Advertisement
Advertisement
Advertisement
INFOGRAFIS INDEKS
Advertisement

Apa yang Akan Dilakukan Jika Tahu Kapan dan Bagaimana Kita Mati?

Agregasi BBC Indonesia , Jurnalis-Sabtu, 07 Juli 2018 |10:28 WIB
Apa yang Akan Dilakukan Jika Tahu Kapan dan Bagaimana Kita Mati?
Ilustrasi Pemakaman (foto: Okezone)
A
A
A

Terlepas dari reaksi masyarakat secara keseluruhan, reaksi kita pada tingkat individu terhadap pengetahuan akan kematian akan bervariasi, tergantung pada kepribadian dan perincian peristiwa besar tersebut.

"Semakin neurotik dan gelisah Anda, semakin pikiran Anda dipenuhi dengan dan tidak dapat berfokus pada perubahan hidup yang bermakna," kata Laira Blackie, asisten profesor psikologi di Universitas Nottingham.

"Tapi di sisi lain, jika Anda diberi tahu bahwa Anda akan mati dengan tenang pada usia 90 tahun dalam tidur, maka Anda juga tidak akan termotivasi untuk melakukan sesuatu—bersikap 'Oh ya sudah.'

Orang Tua Bahagia (foto: Getty Images/BBC) 

Tapi kapanpun ajal tiba, studi terhadap orang-orang dengan penyakit mematikan dapat mengungkap respon tipikal terhadap kematian. Orang tua dalam perawatan paliatif, kata Feudtner, seringkali mengalami dua fase berpikir.

Pertama, mereka mempertanyakan premis diagnosis: apakah kematian sudah tak terhindarkan atau masih bisa mereka lawan? Setelah itu, mereka merenungkan bagaimana cara memanfaatkan waktu yang tersisa sebaik-baiknya. Kebanyakan orang berakhir di salah satu kategori tersebut.

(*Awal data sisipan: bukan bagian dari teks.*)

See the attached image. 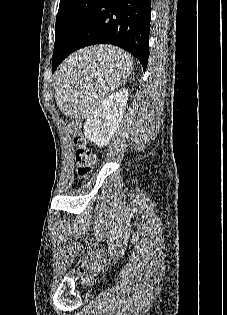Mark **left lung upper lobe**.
<instances>
[{"instance_id":"obj_1","label":"left lung upper lobe","mask_w":227,"mask_h":315,"mask_svg":"<svg viewBox=\"0 0 227 315\" xmlns=\"http://www.w3.org/2000/svg\"><path fill=\"white\" fill-rule=\"evenodd\" d=\"M101 0H60L56 26L54 53L63 51L88 20ZM53 53V55H54Z\"/></svg>"}]
</instances>
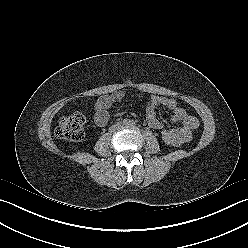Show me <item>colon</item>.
Returning <instances> with one entry per match:
<instances>
[{"instance_id": "5ec220e1", "label": "colon", "mask_w": 248, "mask_h": 248, "mask_svg": "<svg viewBox=\"0 0 248 248\" xmlns=\"http://www.w3.org/2000/svg\"><path fill=\"white\" fill-rule=\"evenodd\" d=\"M85 116L81 112H75L59 119L56 127V136L60 139L79 141L84 137ZM162 140L170 146L180 145L177 134L170 130L161 132Z\"/></svg>"}]
</instances>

Proses yang sama kemungkinan akan terjadi di bawah skenario hipotetikal tentang tanggal kematian. "Bahkan jika Anda tahu bahwa Anda memiliki 60 tahun lagi, pada akhirnya harapan hidup itu akan diukur dalam hitungan beberapa tahun, bulan, dan hari," kata Feudtner.

"Ketika hitungan jam itu menjadi semakin dekat, saya pikir kita akan melihat orang-orang bergerak ke dua arah tersebut."

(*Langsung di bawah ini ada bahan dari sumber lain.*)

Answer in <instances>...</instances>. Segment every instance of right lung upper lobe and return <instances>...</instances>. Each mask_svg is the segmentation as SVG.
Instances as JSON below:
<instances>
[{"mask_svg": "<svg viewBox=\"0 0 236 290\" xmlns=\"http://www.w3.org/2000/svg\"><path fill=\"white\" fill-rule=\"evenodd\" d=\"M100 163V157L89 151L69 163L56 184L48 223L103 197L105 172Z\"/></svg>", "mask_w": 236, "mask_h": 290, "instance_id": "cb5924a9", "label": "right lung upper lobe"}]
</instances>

Mereka yang memilih untuk berusaha membatalkan kematian mereka akan menjadi terobsesi untuk menghindarinya, terutama ketika ajalnya semakin dekat.

Tapi orang lain mungkin akan melakukan sebaliknya—berusaha 'mencurangi' kematian yang sudah pasti dengan mengakhiri hidup dengan cara mereka sendiri. Ini memungkinkan mereka, untuk mengambil kendali prosesnya.

Jonas dan para koleganya mendapati, misalnya, ketika mereka meminta sejumlah orang untuk membayangkan bahwa mereka akan menderita kematian yang perlahan dan menyakitkan karena suatu penyakit, mereka yang diberi pilihan untuk menemui ajalnya sendiri – mengakhiri hidup mereka dengan cara yang mereka pilih – merasa lebih memegang kendali dan menunjukkan lebih sedikit bias terkait kegelisahan akan kematian.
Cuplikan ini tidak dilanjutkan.